MT. PLEASANT — Although representing rural Iowa in Washington, D.C., may not always be easy, Sen. Chuck Grassley still is making rounds to rural communities in the state to hear and learn from constituents about local challenges.
The senator met with Mt. Pleasant business leaders on Tuesday as part of his 99-county tour. The stop in Henry County followed a meeting in Columbus Junction earlier in the day.
He will be in Fairfield on Wednesday.
When Mt. Pleasant resident and local contractor Ted Wiley asked Grassley to share what the senator felt were the biggest challenges facing rural Iowa, Grassley listed off low agriculture prices, a lack of qualified workforce and the stagnation of the state’s education system.
“I think the biggest battle is agriculture. Only 2 percent of the people in this country produce the food for the other 98 percent. People in New York think food comes out of supermarkets … it’s a big responsibility to explain what’s going on,” Grassley said about conveying the unique obstacles of rural America.
The senator addressed questions about the continuation of aid programs such as the Paycheck Protection Program and the Economic Injury Disaster Loans, which have been vital for small businesses in the area hit by the pandemic.
“I’m concerned that we’re not seeing the worst of it until later this fall. Are you envisioning some of those programs continuing?” Kristi Ray, Mt. Pleasant Area Chamber Alliance’s executive vice president, asked.

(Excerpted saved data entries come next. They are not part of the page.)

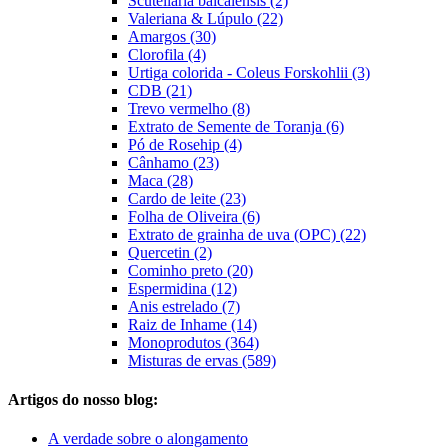
Scutellaria baicalensis (2)
Valeriana & Lúpulo (22)
Amargos (30)
Clorofila (4)
Urtiga colorida - Coleus Forskohlii (3)
CDB (21)
Trevo vermelho (8)
Extrato de Semente de Toranja (6)
Pó de Rosehip (4)
Cânhamo (23)
Maca (28)
Cardo de leite (23)
Folha de Oliveira (6)
Extrato de grainha de uva (OPC) (22)
Quercetin (2)
Cominho preto (20)
Espermidina (12)
Anis estrelado (7)
Raiz de Inhame (14)
Monoprodutos (364)
Misturas de ervas (589)
Artigos do nosso blog:
A verdade sobre o alongamento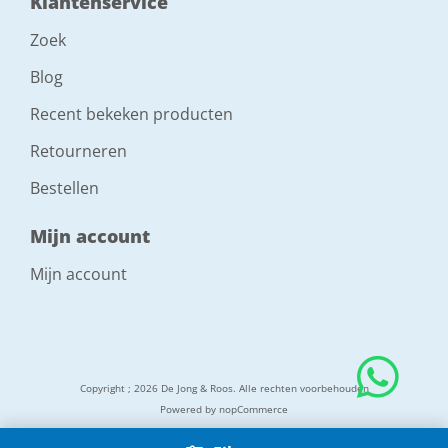
Klantenservice
Zoek
Blog
Recent bekeken producten
Retourneren
Bestellen
Mijn account
Mijn account
Copyright ; 2026 De Jong & Roos. Alle rechten voorbehouden
Powered by
nopCommerce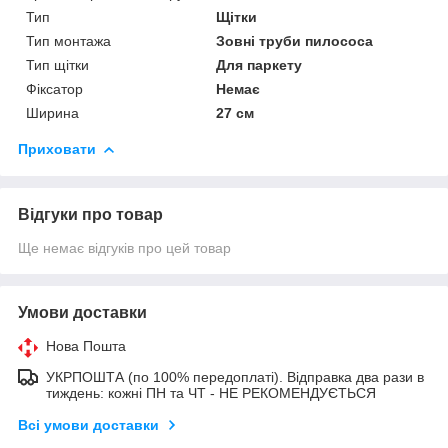
Тип
Щітки
Тип монтажа
Зовні труби пилососа
Тип щітки
Для паркету
Фіксатор
Немає
Ширина
27 см
Приховати
Відгуки про товар
Ще немає відгуків про цей товар
Умови доставки
Нова Пошта
УКРПОШТА (по 100% передоплаті). Відправка два рази в
тиждень: кожні ПН та ЧТ - НЕ РЕКОМЕНДУЄТЬСЯ
Всі умови доставки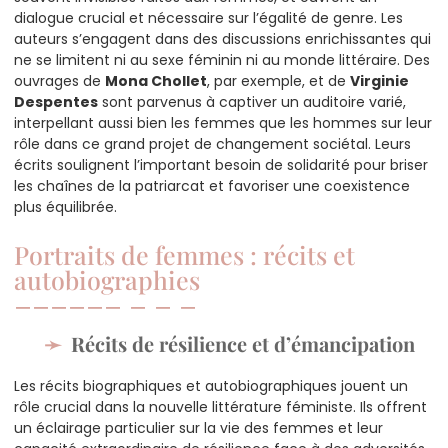
dialogue crucial et nécessaire sur l’égalité de genre. Les
auteurs s’engagent dans des discussions enrichissantes qui
ne se limitent ni au sexe féminin ni au monde littéraire. Des
ouvrages de
Mona Chollet
, par exemple, et de
Virginie
Despentes
sont parvenus à captiver un auditoire varié,
interpellant aussi bien les femmes que les hommes sur leur
rôle dans ce grand projet de changement sociétal. Leurs
écrits soulignent l’important besoin de solidarité pour briser
les chaînes de la patriarcat et favoriser une coexistence
plus équilibrée.
Portraits de femmes : récits et
autobiographies
Récits de résilience et d’émancipation
Les récits biographiques et autobiographiques jouent un
rôle crucial dans la nouvelle littérature féministe. Ils offrent
un éclairage particulier sur la vie des femmes et leur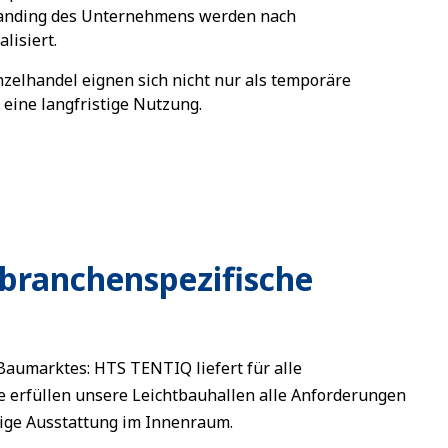
randing des Unternehmens werden nach
lisiert.
nzelhandel eignen sich nicht nur als temporäre
 eine langfristige Nutzung.
 branchenspezifische
aumarktes: HTS TENTIQ liefert für alle
 erfüllen unsere Leichtbauhallen alle Anforderungen
ige Ausstattung im Innenraum.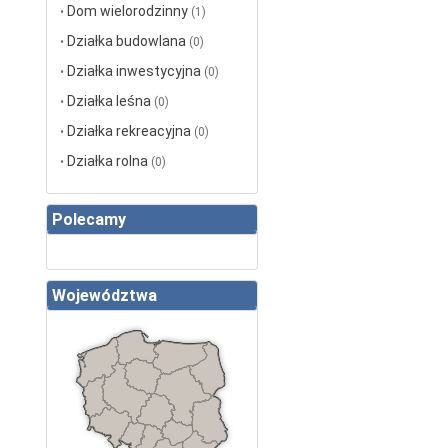
Dom wielorodzinny
•
(1)
Działka budowlana
•
(0)
Działka inwestycyjna
•
(0)
Działka leśna
•
(0)
Działka rekreacyjna
•
(0)
Działka rolna
•
(0)
Polecamy
Województwa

Grassley noted congress recently passed legislation to extend the application deadline for the PPP program to the end of the year, of which approximately $150 billion still is available for businesses across the country. The senator added he doesn’t anticipate a second round of legislation but rather a continuation of current programs already in place.
In response to comments about his opposition to the $600 unemployment checks provided by the federal government, Grassley noted he felt the assistance “isn’t justified because in some places, the cost of living is more than other places.”
“The $600 for a lot of people are paying people more not to work than to work,” he said.
Ray posed another question to Grassley about “who to trust” in terms of information about the coronavirus.
The senator encouraged Iowans to “listen to the scientist and public health people more than the politicians.” He added that he felt Gov. Kim Reynolds handled the response to the pandemic “very well,” and Iowa has been “very fortunate.”
“We are one of eight states that didn’t shut down completely, and it seems like we came through it very well,” he said.
In both Mt. Pleasant and Columbus Junction, Grassley chimed in on the perceived partisanship of Congress and the deep division in the country.
“I think it’s going to be divided for a long time … hopefully it improves,” he said, but pushed back on the idea that Republicans and Democrats in the legislature do not work together.
“Is there too much partisanship in Congress? Yes, there is, but not as much as you might think,” he added.
During his meeting with constituents in Louisa County, Grassley answered questions around the removal of Confederate monuments.
“I think we have a responsibility to … protect what monuments are on federal property,” he said, adding that he felt there “should be a process to determining” whether a monument should be taken down.
“It seems to me we ought to have it determined by some sort of process of how they come down and if they come down as opposed to having mobs tear them down,” he said.